_WHAT IS REQUIRED_. Your answer should be the records again, unchanged in wording and free of images.

DATA SECTION Start Marker

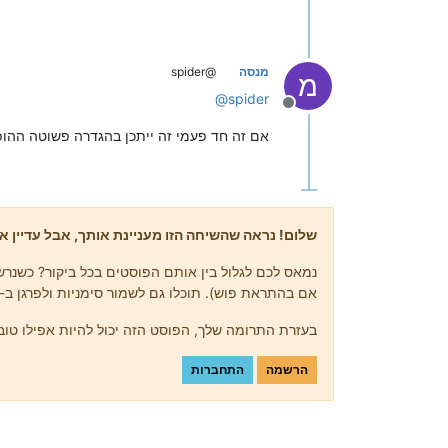
מנסה
@spider
מ
@
spider
מנותק
אם זה חד פעמי זה ייתכן בהגדרה פשוטה הה
שלום! נראה שהשיחה הזו מעניינת אותך, אבל עדיין אי
נמאס לכם לגלול בין אותם הפוסטים בכל ביקור? כשנרשמ
אם בהתראת פוש). תוכלו גם לשמור סימניות ולפרגן ב-upvote לפוסטים כדי להביע הערכה לחברי קהילה אחרים.
בעזרת התרומה שלך, הפוסט הזה יכול להיות אפילו טוב 
הרשמה
התחברות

DATA SECTION End Marker

_OUTPUT OF THE EXERCISE_.
מנסה
@spider
מ
@
spider
מנותק
אם זה חד פעמי זה ייתכן בהגדרה פשוטה הה
שלום! נראה שהשיחה הזו מעניינת אותך, אבל עדיין אי
נמאס לכם לגלול בין אותם הפוסטים בכל ביקור? כשנרשמ
אם בהתראת פוש). תוכלו גם לשמור סימניות ולפרגן ב-upvote לפוסטים כדי להביע הערכה לחברי קהילה אחרים.
בעזרת התרומה שלך, הפוסט הזה יכול להיות אפילו טוב 
הרשמה
התחברות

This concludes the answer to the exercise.